CAPITULO XIX

Vi que estaba encendida la luz del laboratorio en el tercer piso y supe que Stirling estaba trabajando. Golpeé en la puerta principal del edificio hasta que un irritado portero acudió caminando pausadamente por el pasillo. Me hizo señas de que me fuera, pero yo continué golpeando. Finalmente, abrió la puerta y le dije quién era. Mascullando, me dejó entrar. El Perro se introdujo rápidamente junto conmigo.

—Deje el perro afuera — ordenó el irritado portero —. No se permite entrar a los perros. —Ése no es un perro — le dije. —¿Qué es entonces?

—Es un espécimen — le respondí.

Eso le contuvo lo suficiente como para que pasáramos por su lado y comenzáramos a subir la escalera. Pude escuchar cómo se quedaba gruñendo maldiciones mientras taconeaba por el pasillo de la planta baja.

Stirling estaba inclinado sobre una mesa de laboratorio, escribiendo sobre un cuaderno de notas. Llevaba un delantal blanco, increíblemente sucio.

Alzó la vista hacia nosotros cuando entramos y estuvo muy casual. No sabía qué hora era. Eso era evidente. No se sorprendió al vernos llegar a horas tan extraterrenales.

—¿Vienes a buscar el rifle? — preguntó.

—Te traje algo — le dije, alargándole el saco.

—Debes sacar ese perro de aquí — dijo —. No permiten entrar a los perros.

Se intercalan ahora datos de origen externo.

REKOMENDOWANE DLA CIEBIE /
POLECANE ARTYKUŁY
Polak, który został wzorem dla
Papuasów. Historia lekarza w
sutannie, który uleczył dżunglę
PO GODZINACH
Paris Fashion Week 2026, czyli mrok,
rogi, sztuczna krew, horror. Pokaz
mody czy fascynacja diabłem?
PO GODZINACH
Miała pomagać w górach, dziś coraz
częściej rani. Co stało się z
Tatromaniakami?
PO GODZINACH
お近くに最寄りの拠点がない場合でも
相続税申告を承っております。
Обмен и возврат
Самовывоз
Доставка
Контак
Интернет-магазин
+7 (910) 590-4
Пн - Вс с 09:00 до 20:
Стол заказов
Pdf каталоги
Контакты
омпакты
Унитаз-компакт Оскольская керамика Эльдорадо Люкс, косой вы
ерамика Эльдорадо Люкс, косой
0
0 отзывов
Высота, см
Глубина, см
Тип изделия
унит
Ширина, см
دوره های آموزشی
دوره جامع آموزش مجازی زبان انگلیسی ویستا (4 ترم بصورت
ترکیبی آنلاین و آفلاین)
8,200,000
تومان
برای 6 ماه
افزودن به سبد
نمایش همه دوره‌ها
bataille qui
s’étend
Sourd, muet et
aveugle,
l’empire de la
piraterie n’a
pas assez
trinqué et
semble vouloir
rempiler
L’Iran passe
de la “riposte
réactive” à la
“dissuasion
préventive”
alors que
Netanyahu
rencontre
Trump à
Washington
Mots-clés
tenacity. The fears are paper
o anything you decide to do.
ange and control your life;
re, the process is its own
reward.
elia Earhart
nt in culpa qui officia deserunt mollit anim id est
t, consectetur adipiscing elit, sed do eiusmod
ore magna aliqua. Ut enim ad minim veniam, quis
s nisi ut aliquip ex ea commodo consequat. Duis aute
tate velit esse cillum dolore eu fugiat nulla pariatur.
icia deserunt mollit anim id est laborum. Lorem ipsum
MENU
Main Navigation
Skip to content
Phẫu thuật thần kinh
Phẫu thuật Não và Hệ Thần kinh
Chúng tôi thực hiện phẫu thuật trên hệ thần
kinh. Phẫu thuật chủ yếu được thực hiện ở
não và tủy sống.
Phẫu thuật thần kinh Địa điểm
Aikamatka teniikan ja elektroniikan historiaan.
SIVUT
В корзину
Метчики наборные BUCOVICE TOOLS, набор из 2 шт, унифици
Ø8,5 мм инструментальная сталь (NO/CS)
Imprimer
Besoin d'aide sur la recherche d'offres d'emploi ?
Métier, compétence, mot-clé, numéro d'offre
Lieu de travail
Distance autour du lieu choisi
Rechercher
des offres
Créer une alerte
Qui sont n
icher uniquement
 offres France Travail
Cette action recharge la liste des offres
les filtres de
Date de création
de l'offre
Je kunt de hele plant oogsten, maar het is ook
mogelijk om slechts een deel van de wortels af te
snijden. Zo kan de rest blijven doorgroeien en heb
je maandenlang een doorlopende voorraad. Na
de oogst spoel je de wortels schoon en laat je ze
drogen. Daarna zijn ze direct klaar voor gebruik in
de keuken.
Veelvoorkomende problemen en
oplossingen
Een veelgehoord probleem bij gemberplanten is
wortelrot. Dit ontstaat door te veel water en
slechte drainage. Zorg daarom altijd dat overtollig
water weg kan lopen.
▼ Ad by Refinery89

—Ése no es un perro — le dije —. No sé cómo se llama, o de dónde puede venir, pero es un ser de otro mundo.

Stirling giró en redondo, interesado. Dio una mirada al Perro.

—Un ser de otro mundo — dijo, no demasiado sorprendido —. ¿Quieres decir, alguien procedente de las estrellas?

—Eso — dijo el Perro — es lo que exactamente quiere decir.

Stirling enarcó una ceja. No dijo una palabra. Casi se podía escuchar trabajar su mente.

—Tenía que suceder alguna vez — dijo finalmente, como si estuviera dando una opinión de peso —. Ningún hombre, por supuesto, podía prever cómo sucedería.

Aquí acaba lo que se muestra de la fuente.